Congress quietly pulled the plug this week on a Federal Communications Commission do-not-fax rule that businesses lobbied against but some consumer groups supported.

The Senate on Friday and the House on Tuesday passed legislation that allows unsolicited faxes between entities with “established business relationships” to continue.

The legislation does allow one party to opt out of the relationship, a new protection against unsolicited advertisements for hotel-room deals, cut-rate mortgage offers and the like that eat paper and fax-machine toner and tie up fax lines.

Though the FCC received a number of letters in support of its rule, Congress was apparently unanimous in its opposition. The bill passed by unanimous consent in the Senate and a suspension of the rules in the House on a voice vote.

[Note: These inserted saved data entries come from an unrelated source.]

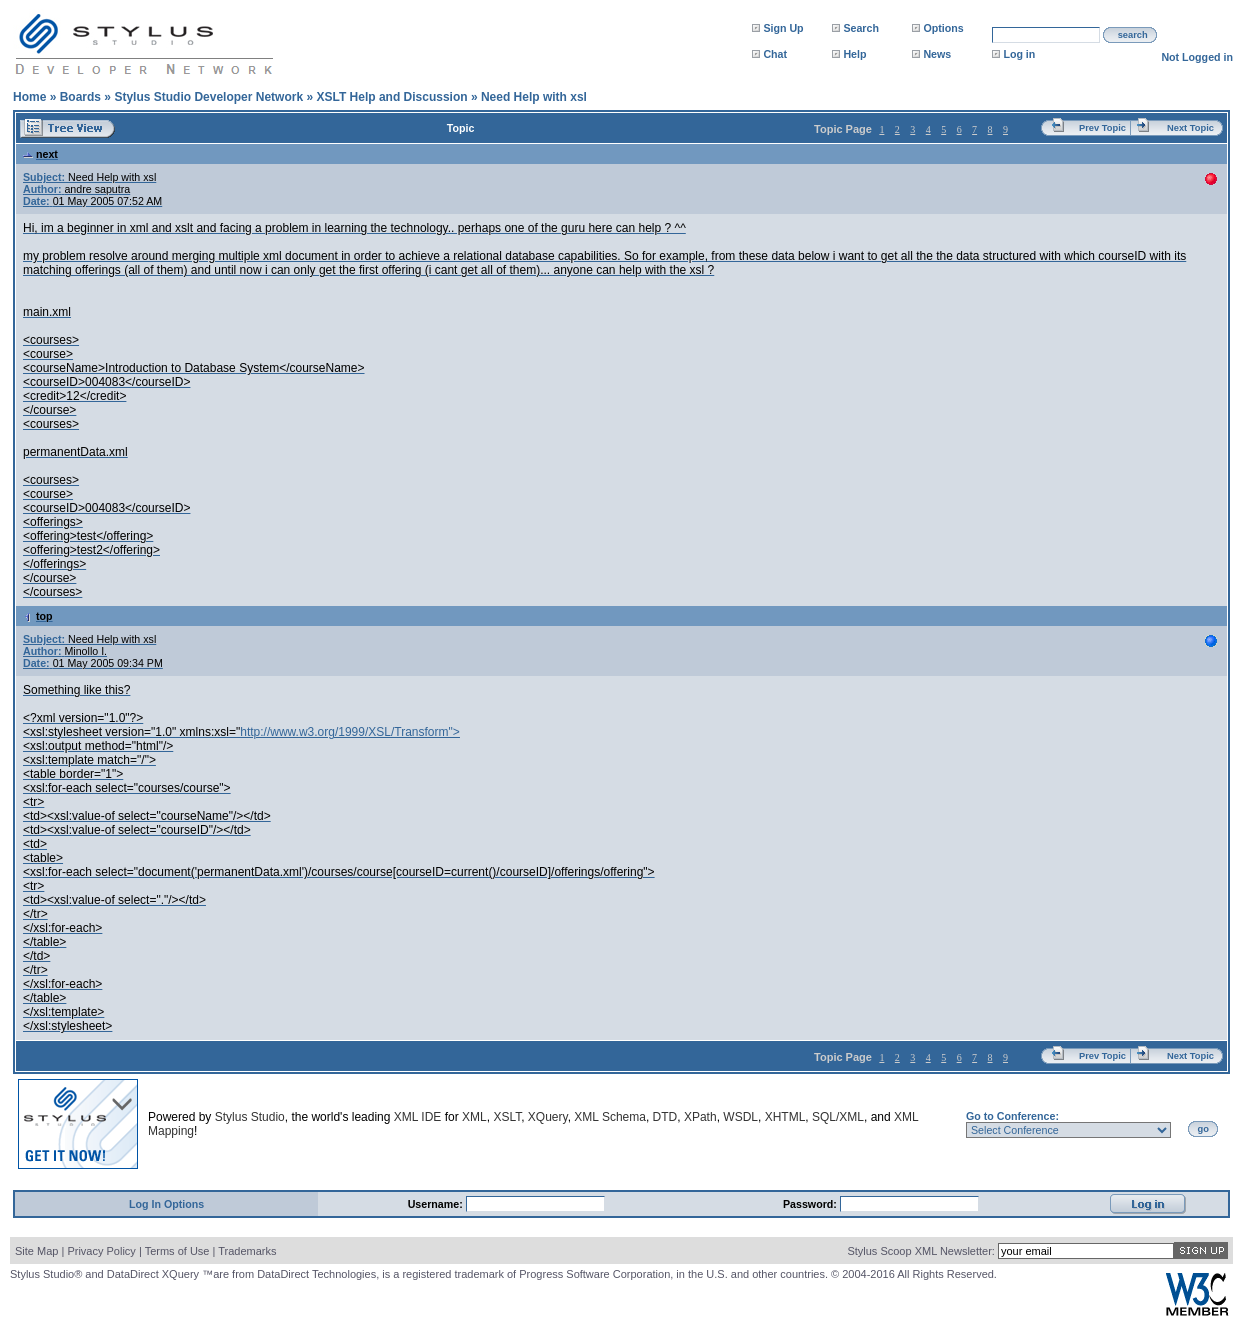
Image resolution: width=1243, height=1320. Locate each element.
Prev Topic (1102, 128)
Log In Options (166, 1204)
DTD (665, 1117)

President Bush was expected to sign the bill this week.

The FCC moved to restrict faxing in a rule initially issued in July 2003, intent on clearing citizens’ fax machines of clutter as it and the Federal Trade Commission simultaneously moved to stop telemarketers with do-not-call lists.

The do-not-fax or “junk fax” rule would have required written consent from customers before a business sent faxes. It essentially closed the established-business-relationship loophole, which critics said businesses exploited to send junk faxes.

Consumers have rushed to get on federal do-not-call lists, but the do-not-fax rules have never been implemented. The rule prompted a coordinated lobbying campaign from banks, real-estate agents and the broader business community, represented by groups such as the U.S. Chamber of Commerce and the National Association of Wholesalers-Distributors, which believed the rule would greatly increase their operating costs.

“Faxing remains an important form of communications among businesses and between businesses and their customers,” said Michael Briggs, chief legal officer for America’s Community Bankers. He said the rule would have impeded, for example, banks from passing on mortgage-rate changes to mortgage brokers.

Trade associations in town feared the rule would limit their ability to contact their members.

“This would have been a real problem, to have to get written prior permission from every group in the country,” said Jim Clarke, senior vice president for public policy at the American Society of Association Executives.

After receiving 500 complaints about the rule, the FCC delayed its implementation twice, including this week to avoid a June 30 deadline, to give Congress a chance to weigh in on the matter.

Congress passed similar legislation last year, but the inclusion of a boxing-reform bill in the Senate version that the House did not support kept it from becoming law.

FCC officials, who have not taken a position on the bill, believed they did not have the statutory power to implement, for example, an opt-out provision.

The original rule was adopted because “advertising faxes had become a much bigger deal than they were 10 years before,” when Congress passed the Telephone Consumer Protection Act (TCPA) of 1991, according to Rosemary Kimball, an FCC spokeswoman.

The act prohibited unsolicited advertisements over fax lines but allowed exceptions for existing business relationships.

K. Dane Snowden, who directs the FCC’s bureau of consumer and government affairs, responded to complaints from legislators about the proposed fax rule.

“Changes in the current rules are warranted, if consumers and businesses are to continue to receive the privacy protections contemplated by the TCPA,” Snowden wrote to a number of lawmakers, including Rep. Frank Wolf (R-Va.), who wrote to the FCC expressing concerns with the proposed rule.

On its website, the California-based Foundation for Taxpayer & Consumer Rights urged consumers to contact lawmakers in opposition to S. 714, which it said would “undo crucial protections and create a flood of unwarranted junk faxes.”

But supporters of the bill say the opt-out provision will help stop unwanted faxes.

The law also gives the FCC the ability to establish a time limit on the established business relationship and requires the Government Accountability Office to study junk-fax enforcement rules.

The FCC would also have to report annually to Congress on its enforcement policies.